花王のファブリックケア事業部長の中尾良雄氏は、「(アタックZEROは)洗濯に深い関心を持たないミレニアル層がコアターゲット。この層との距離を縮めるため、旬で認知度の高い5人に(アタックZEROの魅力を)伝えてもらうことにした」

 私の想像したコアターゲット像は「洗濯に時間も手間もかけたくない子育て世代の共働き世帯」であったが、花王のコアターゲットは、それよりも広く「洗濯に深い関心を持たないミレニアル層」ということだ。洗濯に深い関心を持たない人にイケメンインフルエンサーが洗濯の魅力を伝えることで距離が縮められるという想定かもしれないが、果たして実態はどうであろう?

 Google Trendsで「アタック」の検索トレンドを見みてみる。

発売当初の4/1にぐんと跳ね上がり、その後1週間はその勢いが持続し、2週間以降は半減しているものの、いまだに高い推移を持続している。

「アリエール」と比較すると、もともと「アタック」のほうが「アリエール」と比較して10倍以上の差があるものの発売後は20倍近くの差が開いている。打ち上げ花火としては成功かもしれない。もちろん、これはCMだけの効果ではなく、店頭の露出量も影響しているだろう。私の身近にあるスーパー、コンビニエンスストア、薬局、すべての棚にドンと「アタックZERO」が積まれていた。CMと店頭の棚どりのセットの効果とみてよいかもしれない。事実Twitterのハッシュタグ「#洗濯愛している会」の投稿は4件、Instagramも9件と閑古鳥が鳴いている状況である。

 P&Gのカウンター対決も面白い。

日経XTRENDの記事「スポーツウエアを強力消臭 P&G新アリエールは高額商品で勝負」では以下のカウンターを用意しているようだ。
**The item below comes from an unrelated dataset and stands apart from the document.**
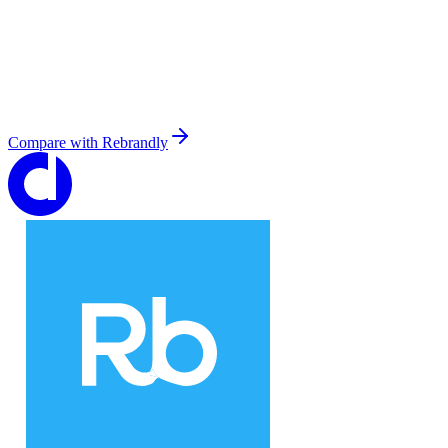
Compare with
Rebrandly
P&Gがこちらも主力「アリエール」で“スポーツ”を切り口にした商品を投入。どちらも過去最高の洗浄力を掲げ、頂上決戦の様相だ。洗濯洗剤の最強対決の行方やいかに。

洗濯洗剤として必要な機能を進化させたにもかかわらず、刷新ではなく追加投入を選んだ。この点について星川氏は、「ほとんどの消費者は現在のアリエールで満足している。新製品はあくまで高付加価値商品。スポーツなど皮脂汚れのニオイを気にする人に向けて投入する」と、理由を説明する。2製品はターゲットが異なるため、ブランド内でパイの奪い合いにはならないと判断した。

花王の「アタックZERO」は全面刷新したのに対し、P&Gの「アリエール」は追加投入でその上位商品となる「アリエールジェル プラチナスポーツ」を選んだ。P&Gはターゲットを細分化したのに対し、花王は統合した。

 花王もP&Gも同じ洗浄力なら、これは「アリエール」これは「アリエールジェル プラチナスポーツ」と分けて洗濯しなくてよい「アタックZERO」を選んだほうが効率的ではないだろうか。一部のスポーツマニアを除いて洗濯に時間も手間もかけたくない層は「アタックZERO」を選択するだろう。「アリエール」は洗浄力を土俵としているのに対して、「アタックZERO」は洗濯の面倒くささを土俵としているので、そもそも土俵が異なる。

 「アタックZERO」は今のところ成功しているように見えるが、私が期待していたのはもっと新時代が到来する雰囲気だ。打ち上げ花火のイケメン俳優陣勢揃いのCMもよいが、それと併行して、ステレオタイプの主婦、子供、お父さんの3点セットを壊した共働き世代のリアル、一人暮らしのリアル、多様化した社会のリアルを感じさせるメッセージを打ち出して新しい洗剤の到来を表現してほしかった。

 多様化した社会だからこそ、P&Gのようにターゲットを細分化してそれぞれのニーズを充すやり方もあるが、花王はそれぞれのニーズについて考えなくてもあらゆる洗濯の失敗をこれ1本でまとめて心配しなくて済む、洗濯する面倒臭さから解放されたいインサイトを充すベネフィットを最大限表現してほしかった。

 「アタックZERO」は売れないはずがない大型商品であると思うだけに、Twitterアカウントのようにミレニアル世代に気の利いたコメントで調子を合わせるのではなく、新世代が「アタックZERO」について語りたくなる雰囲気作りに挑戦してほしいと身勝手な妄言を吐いて終わりとする。